Muzycy dosyć sprawnie i swobodnie operują swoimi instrumentami. Słychać, iż umiejętności nie brakuje, a i muzyczna wyobraźnia jest. Wokalnie - też dobra robota. Posłuchajcie początku "On a Pyre" i przyznajcie o kim pomyśleliście. Andi Deris? Wiadomo! A w refrenach? Lubos Senko idzie niczym Michael Kiske. Tych helloweenowych smaczków jest od groma. Słychać te keeperowe rozwiązania i rozmach. Oczywiście skala jest inna, no ale to oczywiste. A żeby było ciekawiej, to za produkcję "Higher and Higher" odpowiada sam... Roland Grapow. Tak, dokładnie ten. Tutaj też trzeba przyznać, iż produkcja ma takie staroświecki posmak. Siedzi z tą muzyką doskonale.
Płyta doskonale skrojona pod gust maniaków zespołów takich jak Stratovarius, Gamma Ray, Helloween, Edguy, czy Sonata Arctica. Mamy tutaj momenty bardzo spokojne i liryczne, ale nie brakuje też mocniejszego uderzenia ("Dancing Star"). Jest też nieźle rozbudowany "Dragon Hearts", czy wręcz czadowy "I Want Out" (mój faworyt z tego albumu) i nie, to nie jest oczywisty cover. A jeśli o tych mowa, to doskonale się składa, bo kończąca album kompozycja "One More Fucking Time" to oczywiście utwór Motorhead. A jak z nim sobie poradziła formacja Eufory? DOSKONALE! Brawo Lubos - zaśpiewane wybornie! (a raczej: spievané dokonale).
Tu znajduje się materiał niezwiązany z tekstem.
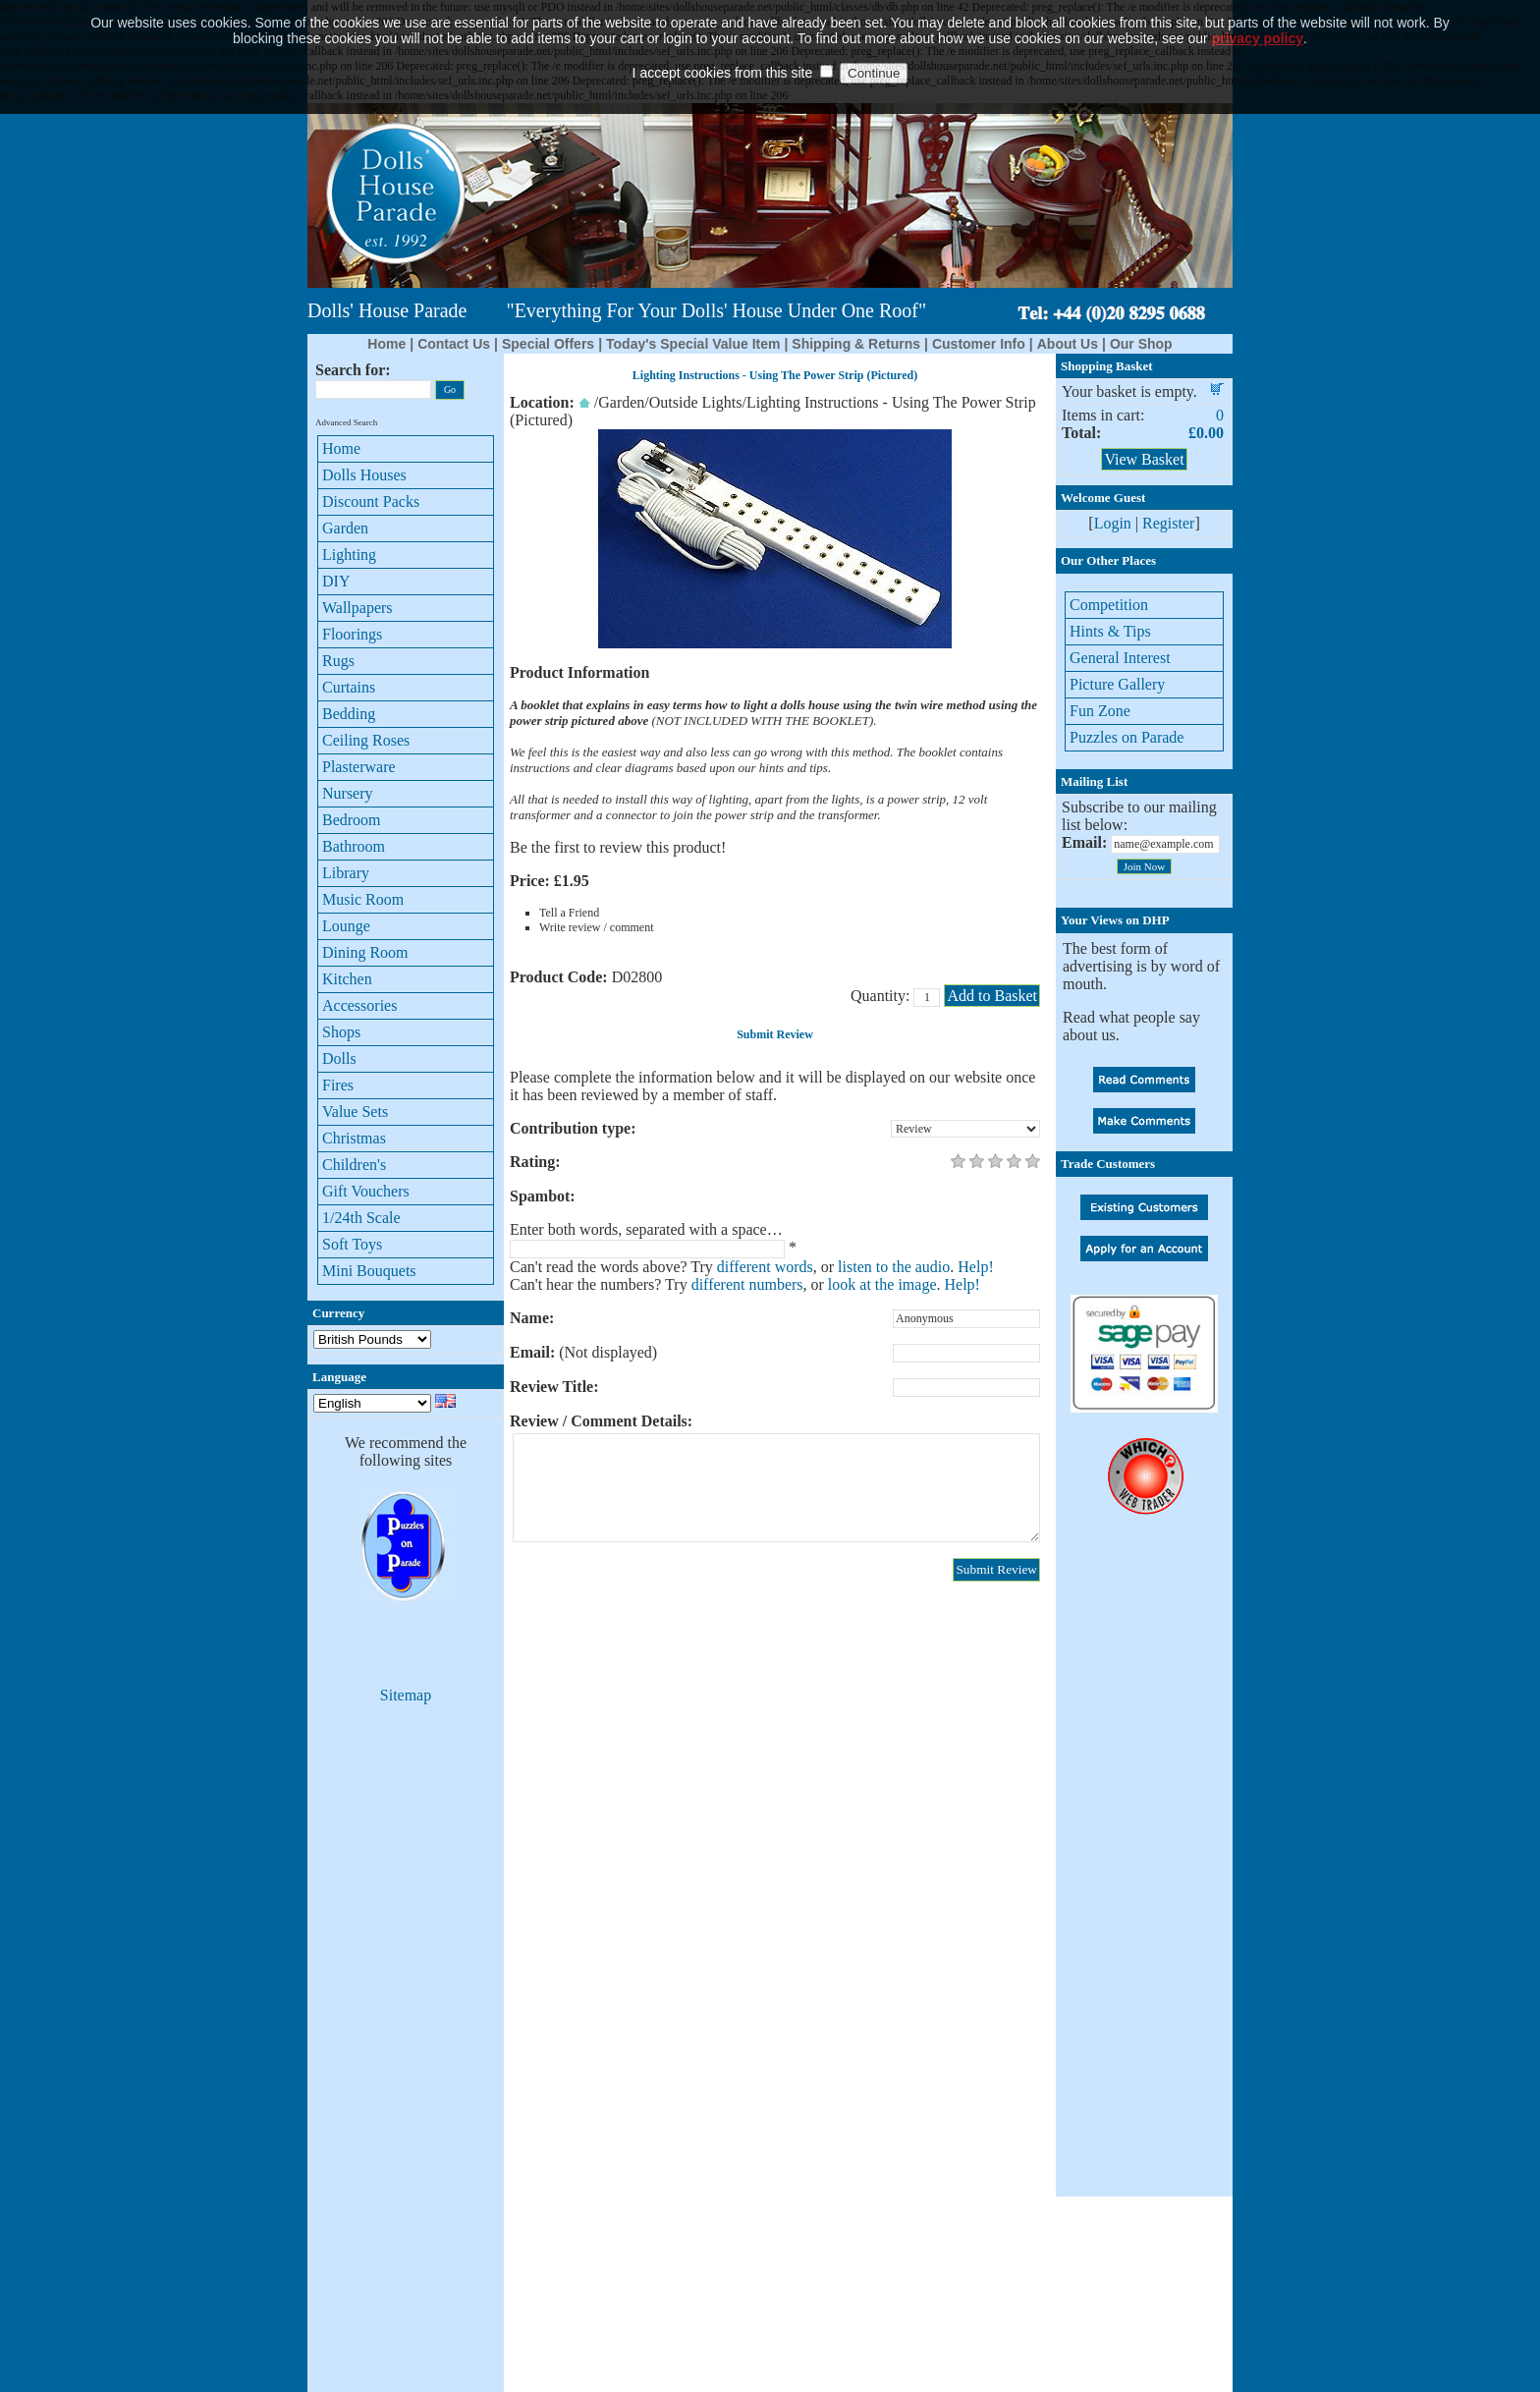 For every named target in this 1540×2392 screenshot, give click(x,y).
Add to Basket (992, 995)
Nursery (347, 793)
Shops (341, 1032)
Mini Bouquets (369, 1270)
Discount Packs (370, 501)
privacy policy (1257, 9)
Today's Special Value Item (693, 344)
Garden (345, 528)
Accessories (359, 1005)
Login (1112, 523)
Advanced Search (346, 422)
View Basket (1143, 459)
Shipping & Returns (856, 344)
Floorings (352, 634)
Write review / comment (596, 927)
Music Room (363, 899)
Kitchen (347, 979)
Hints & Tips (1110, 631)
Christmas (354, 1138)
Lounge (346, 926)
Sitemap (405, 1695)
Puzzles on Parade (1126, 737)
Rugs (338, 660)
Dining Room (365, 952)
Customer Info (978, 344)
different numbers (747, 1284)
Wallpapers (357, 607)
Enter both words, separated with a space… (646, 1229)
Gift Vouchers (366, 1191)
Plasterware (359, 766)
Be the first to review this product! (618, 847)
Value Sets (355, 1111)
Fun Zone (1100, 710)
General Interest (1120, 657)
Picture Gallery (1117, 684)
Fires (338, 1085)
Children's (354, 1164)
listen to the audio (894, 1266)
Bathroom (353, 846)
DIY (336, 581)
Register (1168, 523)
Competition (1109, 604)
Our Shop (1141, 344)
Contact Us (453, 344)
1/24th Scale (361, 1217)
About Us (1067, 344)
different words (765, 1266)
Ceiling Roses (366, 740)
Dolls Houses (364, 475)
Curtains (348, 687)
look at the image (882, 1284)
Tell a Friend (569, 912)
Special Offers (548, 344)
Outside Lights (695, 402)
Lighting (349, 554)
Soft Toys (352, 1244)
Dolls (339, 1058)
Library (345, 872)
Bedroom (351, 819)
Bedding (348, 713)
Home (386, 344)
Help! (975, 1266) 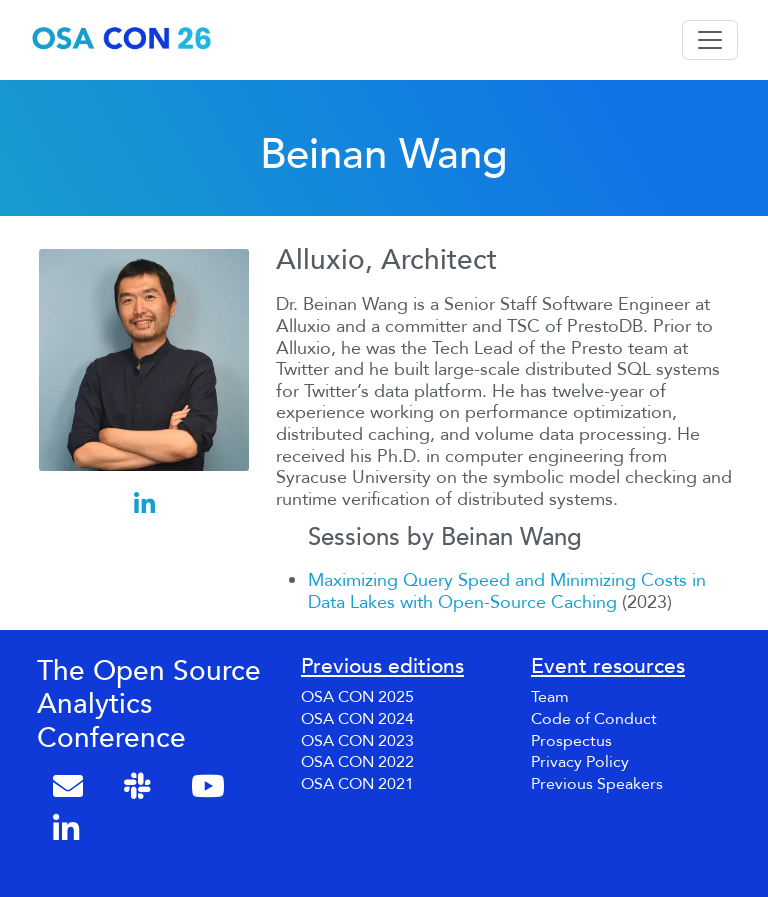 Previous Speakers (597, 784)
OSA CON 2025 (357, 697)
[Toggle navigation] (710, 40)
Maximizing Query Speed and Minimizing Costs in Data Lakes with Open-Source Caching (507, 591)
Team (550, 697)
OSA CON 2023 (357, 741)
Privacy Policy (580, 762)
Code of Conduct (594, 719)
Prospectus (571, 741)
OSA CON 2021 (357, 784)
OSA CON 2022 (357, 762)
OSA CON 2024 (357, 719) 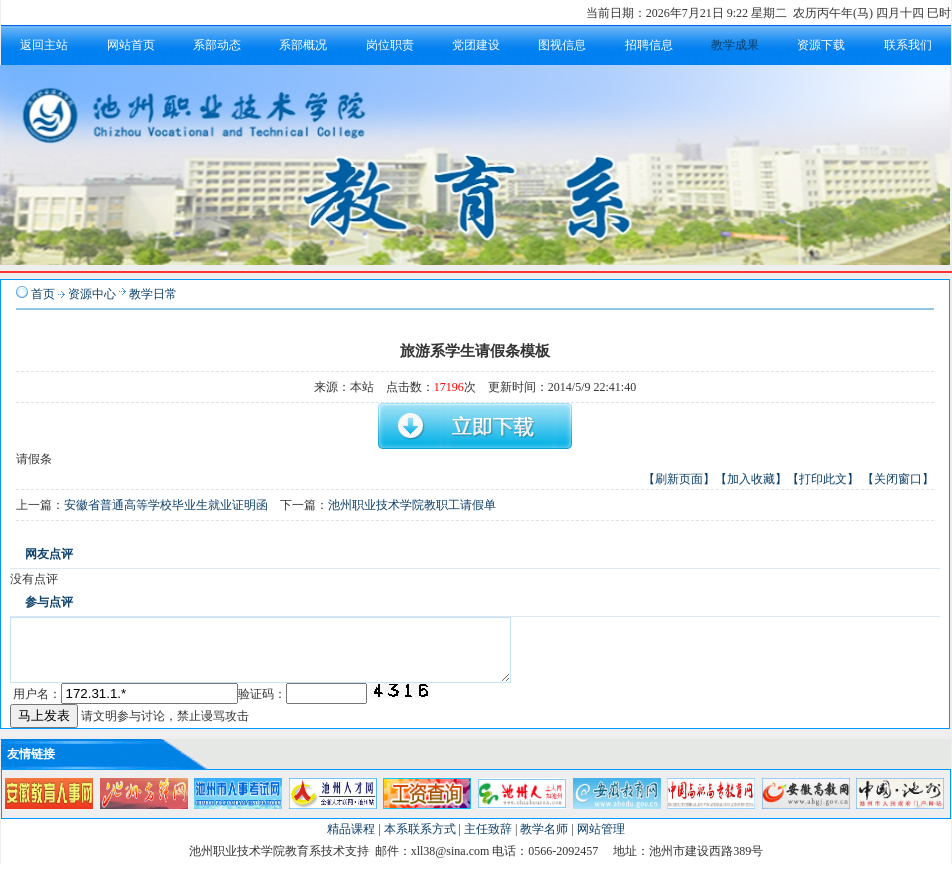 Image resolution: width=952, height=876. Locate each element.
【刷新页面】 (679, 479)
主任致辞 (488, 841)
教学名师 (544, 841)
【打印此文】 (823, 479)
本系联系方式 (420, 841)
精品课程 (351, 841)
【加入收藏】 (751, 479)
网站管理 (601, 841)
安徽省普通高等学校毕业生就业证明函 (166, 505)
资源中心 (92, 294)
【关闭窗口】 (898, 479)
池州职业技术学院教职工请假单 (412, 505)
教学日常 (153, 294)
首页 (43, 294) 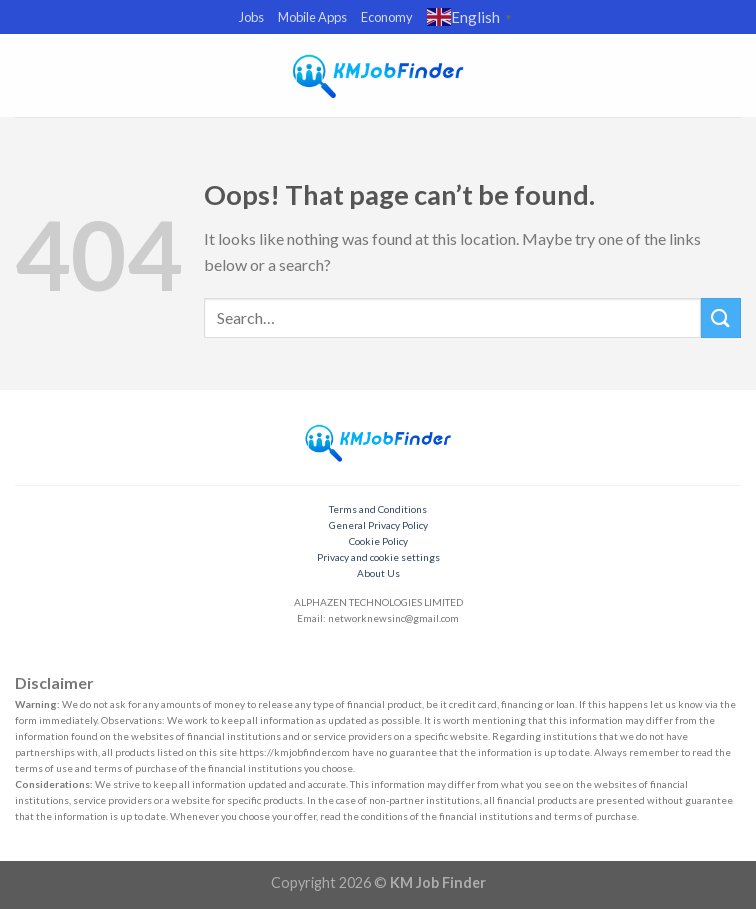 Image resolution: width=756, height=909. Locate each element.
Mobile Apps (312, 17)
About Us (378, 573)
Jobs (251, 17)
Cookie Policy (378, 541)
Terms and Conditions (378, 509)
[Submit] (721, 317)
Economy (387, 17)
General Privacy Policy (378, 525)
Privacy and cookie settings (378, 557) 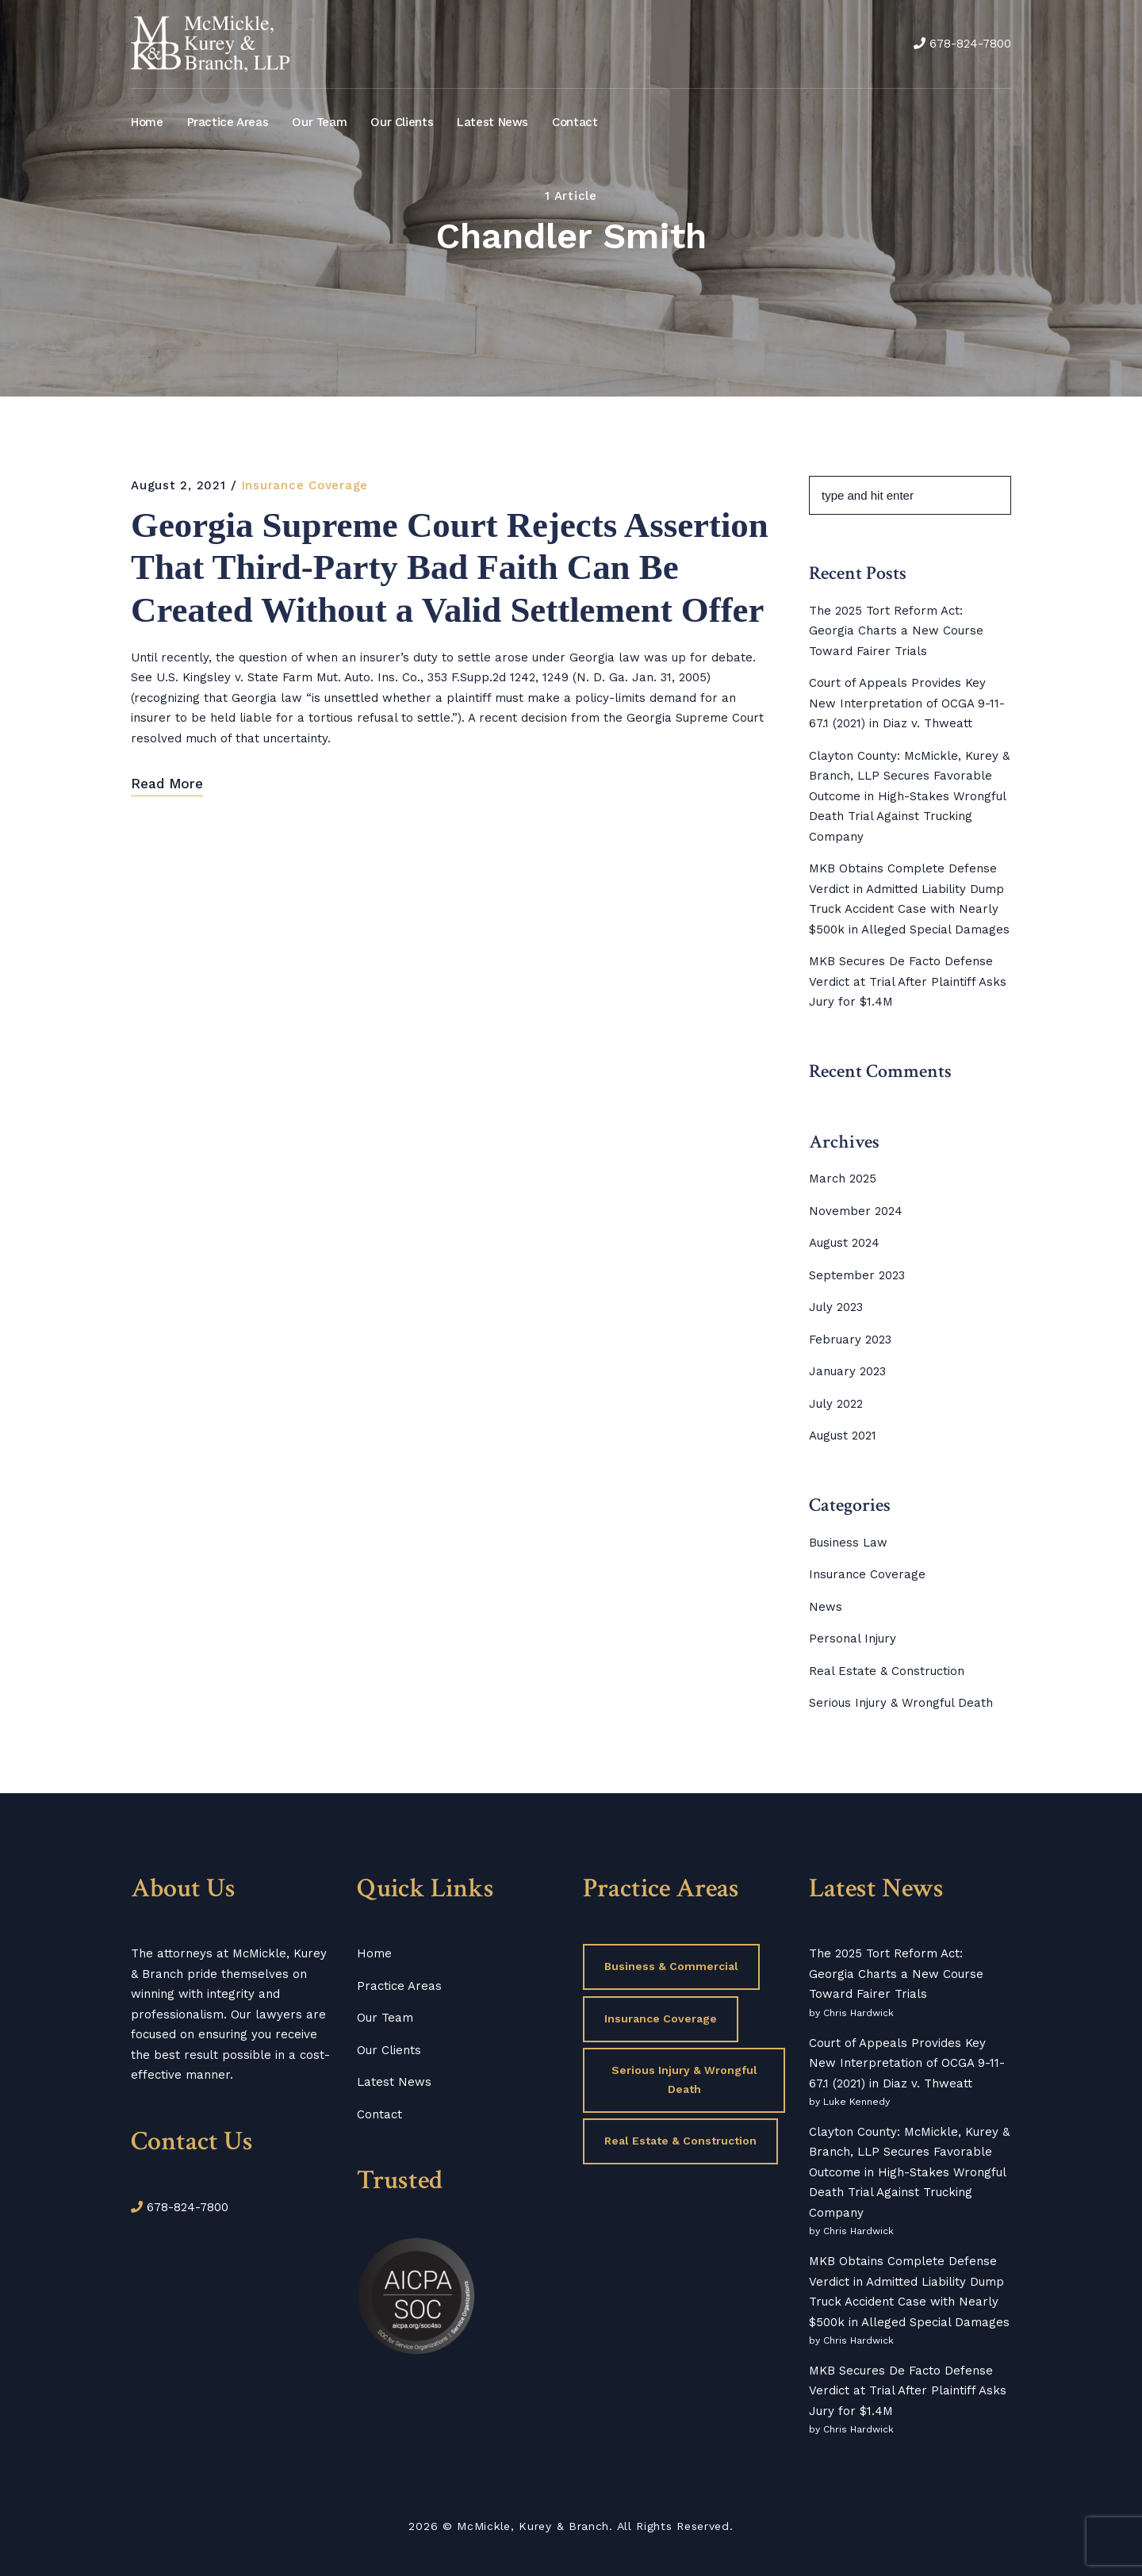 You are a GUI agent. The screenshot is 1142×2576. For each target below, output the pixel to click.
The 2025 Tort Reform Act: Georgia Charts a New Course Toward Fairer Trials (896, 631)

Nie jest to muzyka odkrywająca nowe lądy, nie mamy też poczucia obcowania z czymś wyjątkowym. Co nie oznacza, że nie warto sięgnąć po album "Higher and Higher", Jak ktoś gustuje w typowo power metalowych klimatach, ale takich bez zadęcia i patosu, to śmiało może sprawdzić Eufory. Ja na pewno raz na jakiś czas sięgnę po ten album. Ot tak, dla relaksu i małej podróży sentymentalnej.